The Freedom House on Tuesday released its annual Freedom on the Net report, ‘The Crisis of Social Media,’ covering the period between June 2018 and May 2019. In the report, authors Adrian Shahbaz and Allie Funk noted that digital authoritarianism was on the rise globally and the unregulated space of social media was being used to spread disinformation and exercise “societal control.”
The report, which assessed 65 countries, scored Pakistan’s internet freedom 26 out of 100, with any scoring between 0 and 39 deemed ‘not free.’ It scored Pakistan 5 out of 25 for obstacles to access; 14 out of 35 for limits on content; and 7 out of 40 for violations of user rights. By contrast, India scored 55, earning a score of ‘partly free.’ Out of the 65 countries ranked, which Freedom House notes accounts for 87 percent of global internet users, Pakistan ranked 9 in terms of internet freedom, with its scores tied with Egypt and Uzbekistan.
China was declared the worst offender, scoring a mere 10 points overall.
According to the report, the state’s increasing curbs on political, social, and cultural websites affected Pakistan’s scoring. It specifically pointed to the 2018 general elections, as resulting in greater connectivity restrictions and increased disinformation. It also noted that authorities were targeting critical journalists with greater impunity and social media users were being punished for posting allegedly blasphemous content online, with some even facing death sentences.
“Many governments are finding that on social media, propaganda works better than censorship,” said Mike Abramowitz, president of Freedom House. “Authoritarians and populists around the globe are exploiting both human nature and computer algorithms to conquer the ballot box, running roughshod over rules designed to ensure free and fair elections.”
The report’s findings on Pakistan note that there are currently 67 million broadband internet connections in Pakistan, an increase of 10 million in a year. It said that underdeveloped infrastructure limits internet penetration rates in rural areas but mobile internet access is increasing to make up for the shortcomings. It also slammed authorities’ disabling of the internet during times of perceived unrest and ongoing denial of service in marginalized and restive areas.
According to Freedom House, Pakistan often blocks “political, religious, and social content critical of Islam or the military, sites that host pornography or nudity, and sites related to or offering circumvention and privacy tools.” It said that records from the Pakistan Telecommunications Authority had found at least 831,000 sites were blocked, including some 770,000 for pornographic content alone, 34,700 for blasphemy, and at least 11,500 for anti-state, anti-judiciary, or sectarian or hateful content.
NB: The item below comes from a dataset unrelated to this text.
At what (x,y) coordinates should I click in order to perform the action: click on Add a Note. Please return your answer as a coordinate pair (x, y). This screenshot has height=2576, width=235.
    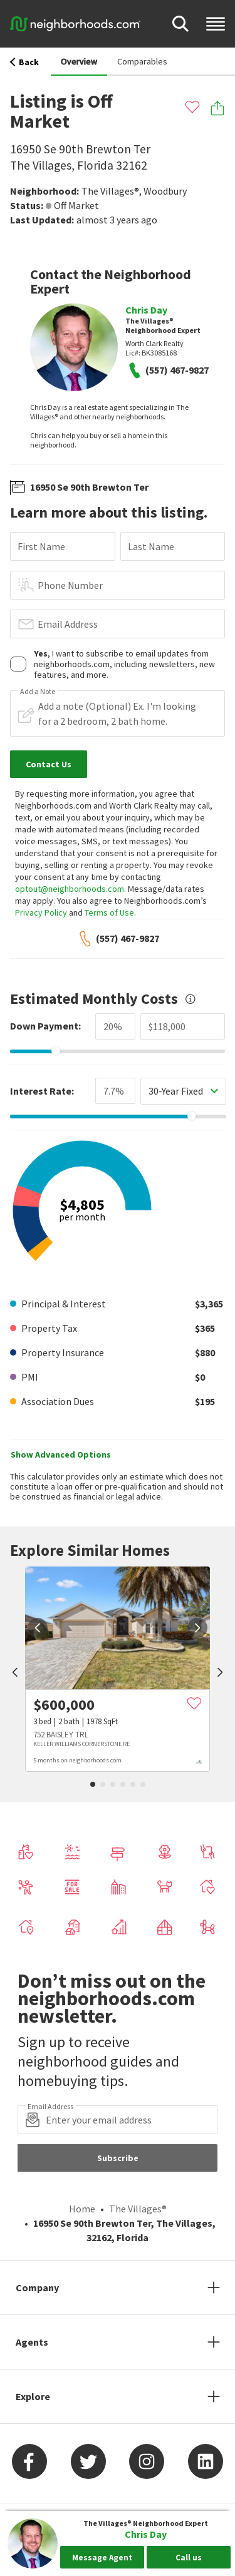
    Looking at the image, I should click on (37, 691).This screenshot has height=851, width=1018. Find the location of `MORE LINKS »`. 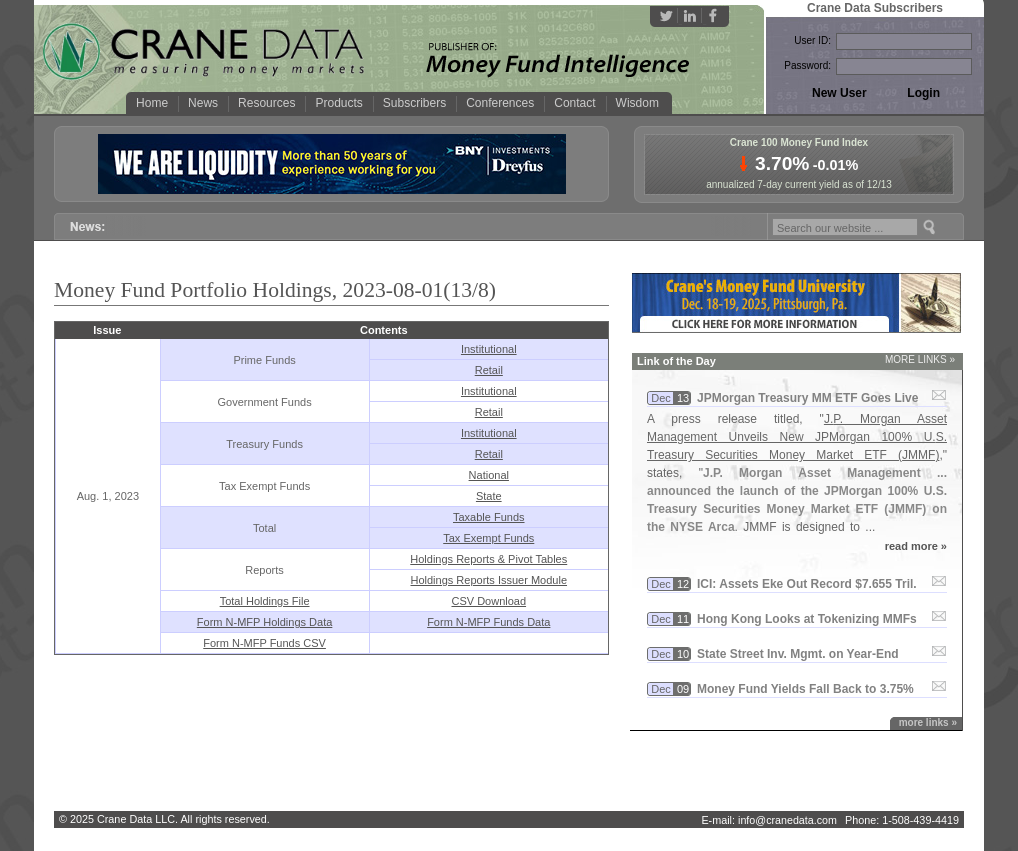

MORE LINKS » is located at coordinates (920, 359).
The PTA, it said, “routinely restricts content in a nontransparent and arbitrary fashion.”
It also slammed the ongoing censorship of political dissent movements, especially in Balochistan and Sindh provinces and observed that most online writers and commentators exercised a degree of self-censorship to avoid scrutiny by the state.
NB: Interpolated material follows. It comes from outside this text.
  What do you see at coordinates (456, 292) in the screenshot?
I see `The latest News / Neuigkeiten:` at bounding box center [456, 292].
The report took special notice of the Prevention of Electronic Crimes Act, noting it and similar laws restrict users’ rights. Government surveillance and social media monitoring were of key concern during the past year, it said, was the continued lack of a data protection law. Users continue to face intimidation, blackmail, and at times violence, in response to online activity.
Overall, Freedom House found 33 of the 65 countries assessed in its report had witnessed deterioration of internet freedoms in the past year. “The future of internet freedom rests on our ability to fix social media,” said co-author Shahbaz. “Since these are mainly American platforms, the United States must be a leader in promoting transparency and accountability in the digital age. This is the only way to stop the internet from becoming a Trojan horse for tyranny and oppression.”